Rossi, Emiliano e Speranza accusano il segretario dimissionario: "Ha scelto lui la strada della rottura"
Matteo Renzi formalizza le sue dimissioni da segretario Pd, dando avvio al countdown per il congresso dem che – da statuto – dovrà concludersi entro quattro mesi da oggi. Prima, quindi, delle elezioni amministrative di giugno e in tempo per un eventuale voto a settembre. Sebbene i venti di scissione siano ancora forti, fuori dall'hotel Parco dei Principi dove si riuniscono i 'mille' della direzione nazionale dem, l'ex premier non indietreggia. "Non potete chiedere a chi si dimette ora per fare il congresso di non candidarsi, perché questa non è una regola del gioco democratico", mette in chiaro. Renzi ammette di avere anche pensato "sul serio" al passo indietro, "per sistemare questa assurda situazione". Non sarebbe stata una soluzione adatta a un partito che si dice democratico, però: "Avete il diritto di sconfiggerci, non quello di eliminarci", tuona.

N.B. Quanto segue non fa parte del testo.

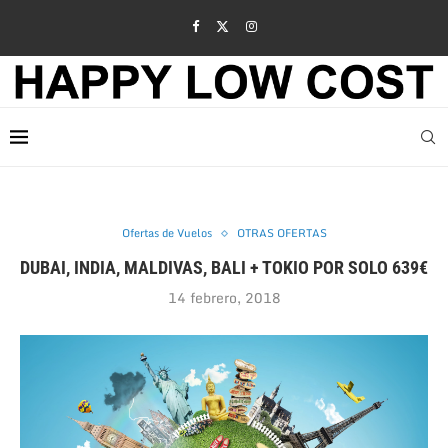
Ofertas de Vuelos
OTRAS OFERTAS
DUBAI, INDIA, MALDIVAS, BALI + TOKIO POR SOLO 639€
14 febrero, 2018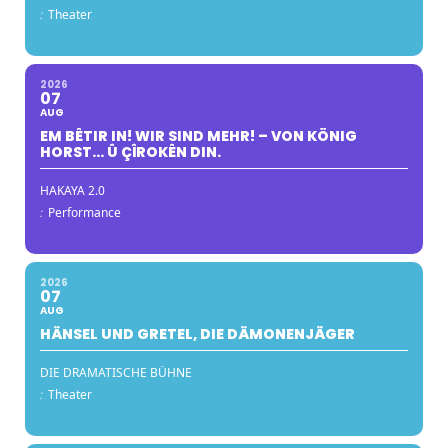
:
Theater
2026
07
AUG
EM BÊTIR IN! WIR SIND MEHR! – VON KÖNIG
HORST… Û ÇÎROKÊN DIN.
HAKAYA 2.0
:
Performance
2026
07
AUG
HÄNSEL UND GRETEL, DIE DÄMONENJÄGER
DIE DRAMATISCHE BÜHNE
:
Theater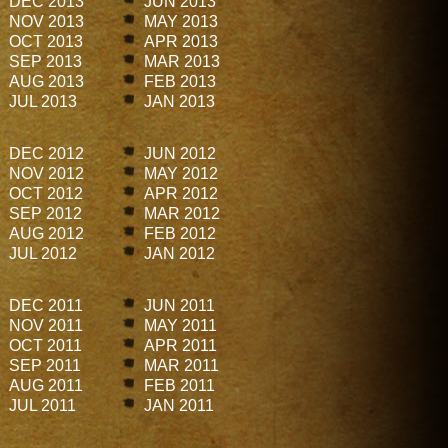
DEC 2013
JUN 2013
NOV 2013
MAY 2013
OCT 2013
APR 2013
SEP 2013
MAR 2013
AUG 2013
FEB 2013
JUL 2013
JAN 2013
DEC 2012
JUN 2012
NOV 2012
MAY 2012
OCT 2012
APR 2012
SEP 2012
MAR 2012
AUG 2012
FEB 2012
JUL 2012
JAN 2012
DEC 2011
JUN 2011
NOV 2011
MAY 2011
OCT 2011
APR 2011
SEP 2011
MAR 2011
AUG 2011
FEB 2011
JUL 2011
JAN 2011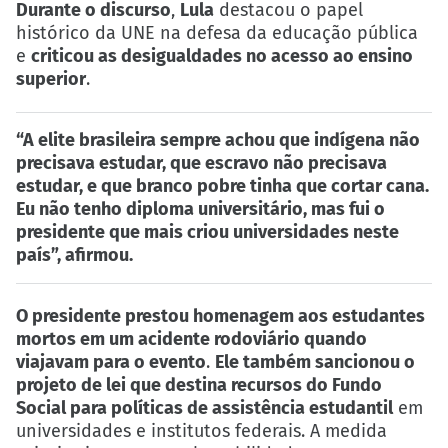
Durante o discurso
,
Lula
destacou o papel
histórico da UNE na defesa da educação pública
e
criticou as desigualdades no acesso ao ensino
superior
.
“A elite brasileira sempre achou que indígena não
precisava estudar, que escravo não precisava
estudar, e que branco pobre tinha que cortar cana.
Eu não tenho diploma universitário, mas fui o
presidente que mais criou universidades neste
país”, afirmou.
O presidente prestou homenagem aos estudantes
mortos em um acidente rodoviário quando
viajavam para o evento
.
Ele também sancionou o
projeto de lei que destina recursos do Fundo
Social para políticas de assistência estudantil
em
universidades e institutos federais. A medida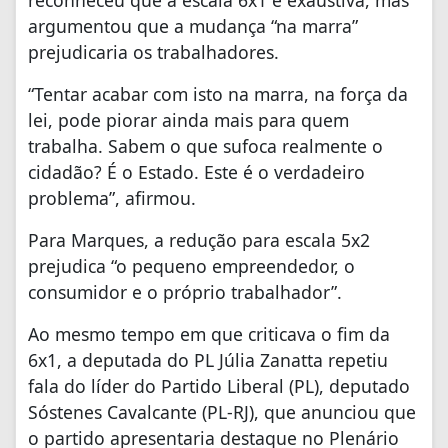
reconheceu que a escala 6x1 é exaustiva, mas
argumentou que a mudança “na marra”
prejudicaria os trabalhadores.
“Tentar acabar com isto na marra, na força da
lei, pode piorar ainda mais para quem
trabalha. Sabem o que sufoca realmente o
cidadão? É o Estado. Este é o verdadeiro
problema”, afirmou.
Para Marques, a redução para escala 5x2
prejudica “o pequeno empreendedor, o
consumidor e o próprio trabalhador”.
Ao mesmo tempo em que criticava o fim da
6x1, a deputada do PL Júlia Zanatta repetiu
fala do líder do Partido Liberal (PL), deputado
Sóstenes Cavalcante (PL-RJ), que anunciou que
o partido apresentaria destaque no Plenário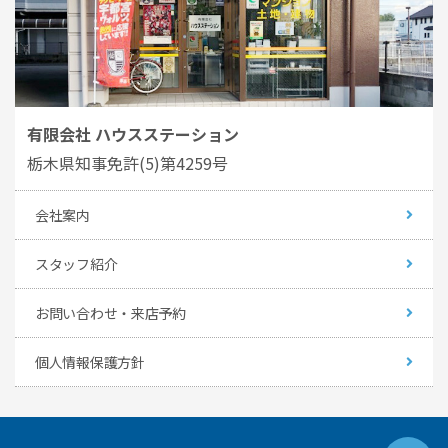
有限会社 ハウスステーション
栃木県知事免許(5)第4259号
会社案内
スタッフ紹介
お問い合わせ・来店予約
個人情報保護方針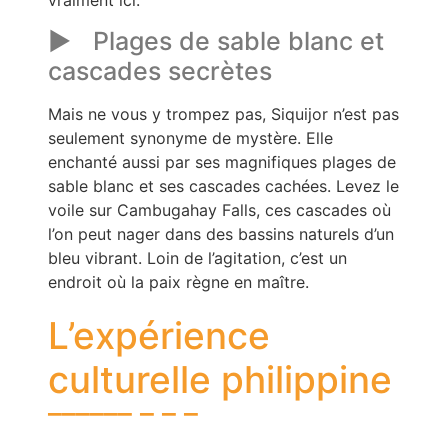
Plages de sable blanc et
cascades secrètes
Mais ne vous y trompez pas, Siquijor n’est pas
seulement synonyme de mystère. Elle
enchanté aussi par ses magnifiques plages de
sable blanc et ses cascades cachées. Levez le
voile sur Cambugahay Falls, ces cascades où
l’on peut nager dans des bassins naturels d’un
bleu vibrant. Loin de l’agitation, c’est un
endroit où la paix règne en maître.
L’expérience
culturelle philippine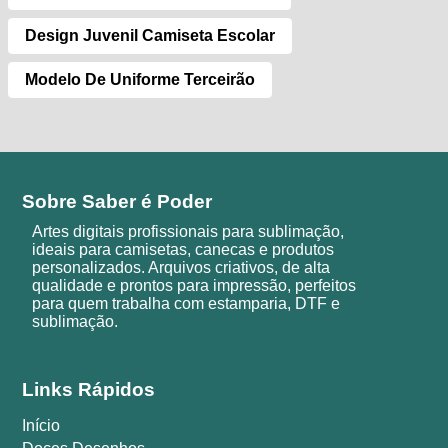
Design Juvenil Camiseta Escolar
Modelo De Uniforme Terceirão
Sobre Saber é Poder
Artes digitais profissionais para sublimação,
ideais para camisetas, canecas e produtos
personalizados. Arquivos criativos, de alta
qualidade e prontos para impressão, perfeitos
para quem trabalha com estamparia, DTF e
sublimação.
Links Rápidos
Início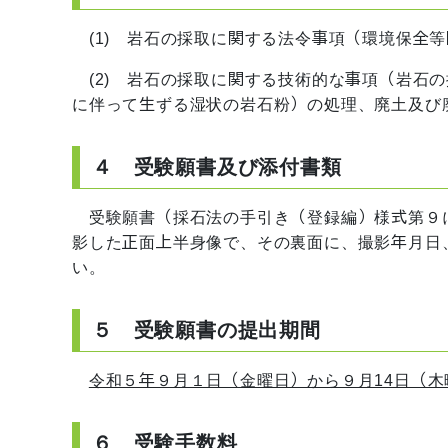
(1) 岩石の採取に関する法令事項（環境保全
(2) 岩石の採取に関する技術的な事項（岩石
に伴って生ずる湿状の岩石粉）の処理、廃土及び
４ 受験願書及び添付書類
受験願書（採石法の手引き（登録編）様式第９
影した正面上半身像で、その裏面に、撮影年月日
い。
５ 受験願書の提出期間
令和５年９月１日（金曜日）から９月14日（
６ 受験手数料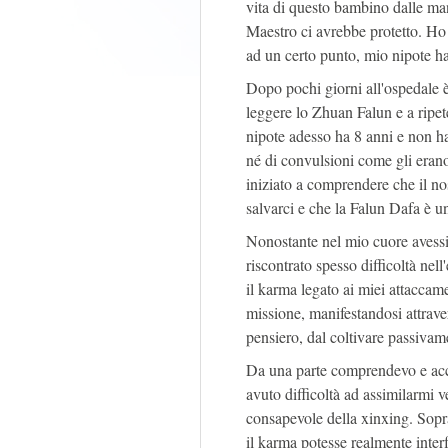
vita di questo bambino dalle man
Maestro ci avrebbe protetto. Ho 
ad un certo punto, mio nipote ha 
Dopo pochi giorni all'ospedale è
leggere lo Zhuan Falun e a rip
nipote adesso ha 8 anni e non ha p
né di convulsioni come gli erano
iniziato a comprendere che il 
salvarci e che la Falun Dafa è un
Nonostante nel mio cuore avessi
riscontrato spesso difficoltà nell
il karma legato ai miei attaccame
missione, manifestandosi attrave
pensiero, dal coltivare passiva
Da una parte comprendevo e accet
avuto difficoltà ad assimilarmi v
consapevole della xinxing. Sopra
il karma potesse realmente interf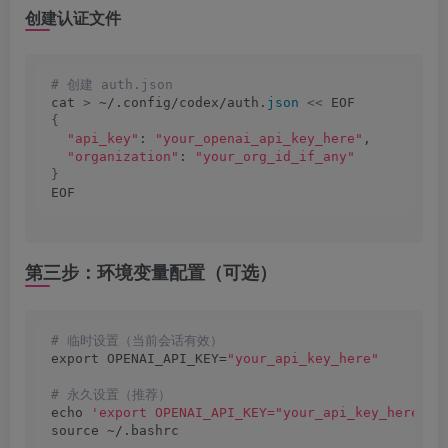
创建认证文件
# 创建 auth.json
cat 
>
 ~/.config/codex/auth.
json
<<
 EOF
{
"api_key"
: 
"your_openai_api_key_here"
,
"organization"
: 
"your_org_id_if_any"
}
EOF
第三步：环境变量配置（可选）
# 临时设置（当前会话有效）
export OPENAI_API_KEY=
"your_api_key_here"
# 永久设置（推荐）
echo 
'export OPENAI_API_KEY="your_api_key_here"'
source ~/.bashrc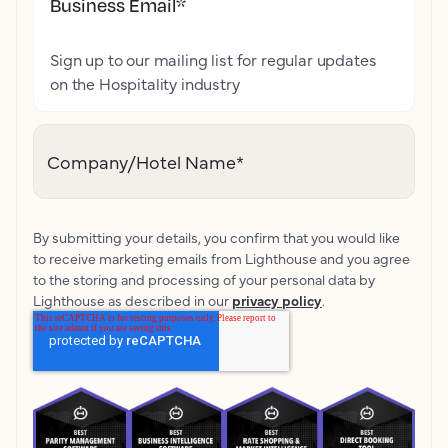
Business Email
*
Sign up to our mailing list for regular updates
on the Hospitality industry
Company/Hotel Name
*
By submitting your details, you confirm that you would like
to receive marketing emails from Lighthouse and you agree
to the storing and processing of your personal data by
Lighthouse as described in our
privacy policy
.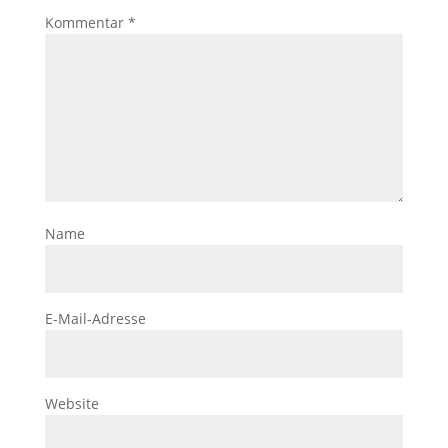
Kommentar
*
Name
E-Mail-Adresse
Website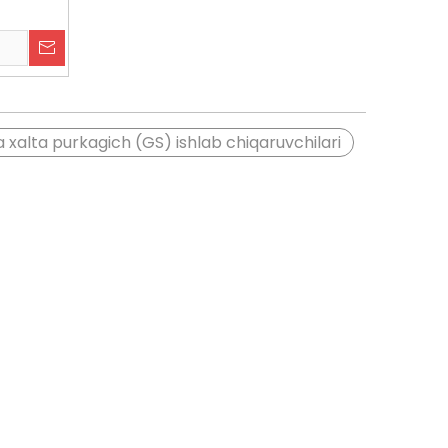
 xalta purkagich (GS) ishlab chiqaruvchilari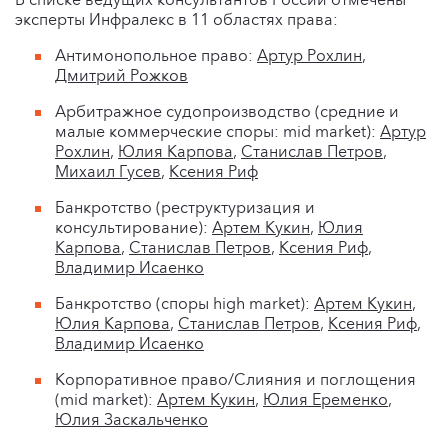
эксперты Инфралекс в 11 областях права:
Антимонопольное право:
Артур Рохлин
,
Дмитрий Рожков
Арбитражное судопроизводство (средние и
малые коммерческие споры: mid market):
Артур
Рохлин
,
Юлия Карпова
,
Станислав Петров
,
Михаил Гусев
,
Ксения Риф
Банкротство (реструктуризация и
консультирование):
Артем Кукин
,
Юлия
Карпова
,
Станислав Петров
,
Ксения Риф
,
Владимир Исаенко
Банкротство (споры high market):
Артем Кукин
,
Юлия Карпова
,
Станислав Петров
,
Ксения Риф
,
Владимир Исаенко
Корпоративное право/Слияния и поглощения
(mid market):
Артем Кукин
,
Юлия Еременко
,
Юлия Заскальченко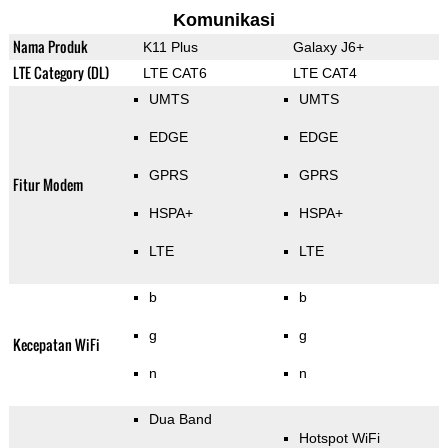
Komunikasi
Nama Produk
K11 Plus
Galaxy J6+
LTE Category (DL)
LTE CAT6
LTE CAT4
UMTS
UMTS
EDGE
EDGE
GPRS
GPRS
Fitur Modem
HSPA+
HSPA+
LTE
LTE
b
b
g
g
Kecepatan WiFi
n
n
Dua Band
Hotspot WiFi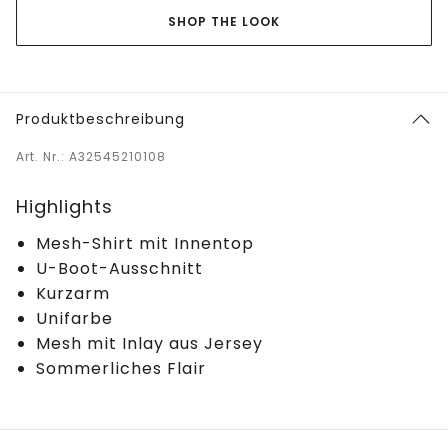
SHOP THE LOOK
Produktbeschreibung
Art. Nr.: A32545210108
Highlights
Mesh-Shirt mit Innentop
U-Boot-Ausschnitt
Kurzarm
Unifarbe
Mesh mit Inlay aus Jersey
Sommerliches Flair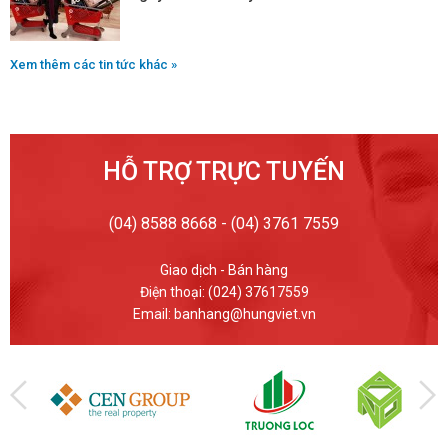
Xem thêm các tin tức khác »
HỖ TRỢ TRỰC TUYẾN
(04) 8588 8668 - (04) 3761 7559
Giao dịch - Bán hàng
Điện thoại: (024) 37617559
Email: banhang@hungviet.vn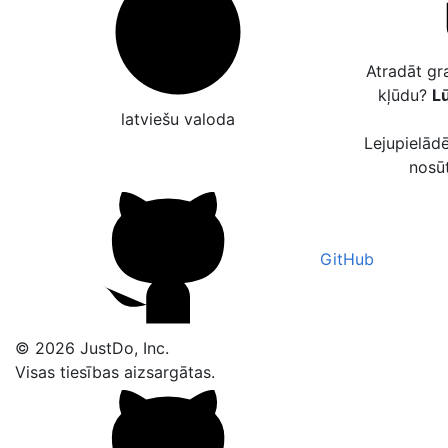
Atradāt gr
kļūdu?
Lū
latviešu valoda
Lejupielādē
nosū
GitHub
© 2026 JustDo, Inc.
Visas tiesības aizsargātas.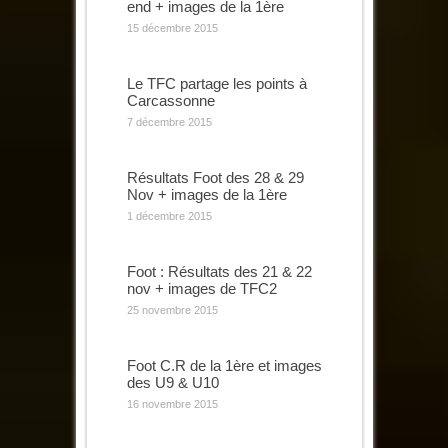
end + images de la 1ère
15 décembre 2015
Le TFC partage les points à
Carcassonne
7 décembre 2015
Résultats Foot des 28 & 29
Nov + images de la 1ère
1 décembre 2015
Foot : Résultats des 21 & 22
nov + images de TFC2
25 novembre 2015
Foot C.R de la 1ère et images
des U9 & U10
16 novembre 2015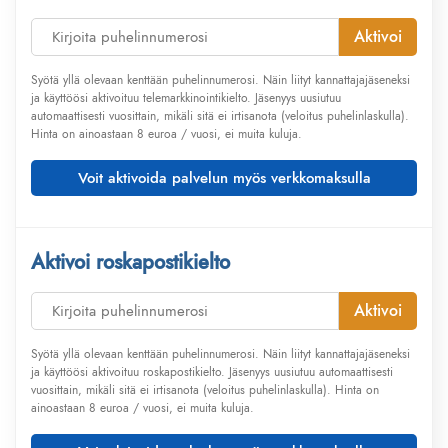
Aktivoi
Syötä yllä olevaan kenttään puhelinnumerosi. Näin liityt kannattajajäseneksi
ja käyttöösi aktivoituu telemarkkinointikielto. Jäsenyys uusiutuu
automaattisesti vuosittain, mikäli sitä ei irtisanota (veloitus puhelinlaskulla).
Hinta on ainoastaan 8 euroa / vuosi, ei muita kuluja.
Voit aktivoida palvelun myös verkkomaksulla
Aktivoi roskapostikielto
Aktivoi
Syötä yllä olevaan kenttään puhelinnumerosi. Näin liityt kannattajajäseneksi
ja käyttöösi aktivoituu roskapostikielto. Jäsenyys uusiutuu automaattisesti
vuosittain, mikäli sitä ei irtisanota (veloitus puhelinlaskulla). Hinta on
ainoastaan 8 euroa / vuosi, ei muita kuluja.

Il segretario dimissionario ribadisce il suo 'venite' e inizia la sua relazione parlando di "rispetto" reciproco. "Credo che il Pd abbia buttato via il tempo – dice – Fermiamoci. Fuori da qui ci stanno prendendo per matti". Ecco allora che, ancora una volta, si cimenta nel "riassunto delle puntate precedenti" e ripercorre la strada che lo ha portato ad assecondare le richieste di chi ha bussato alla sua porta, come Gianni Cuperlo, o lo ha chiamato in causa, minacciando anche il ricorso alle carte bollate, da un salotto tv, come Michele Emiliano. "Io non lo volevo fare il congresso", ammette. Poi è intervenuto "l'esperto di congressi" Piero Fassino. "Mi ha proposto la mossa del cavallo e ho accettato", racconta. Perché se la parola scissione fa "molto soffrire, c'è qualcosa che "l'ex premier gradisce ancora meno. "Peggio della parola scissione c'è solo la parola ricatto – avverte – Basta bloccare il partito con i diktat".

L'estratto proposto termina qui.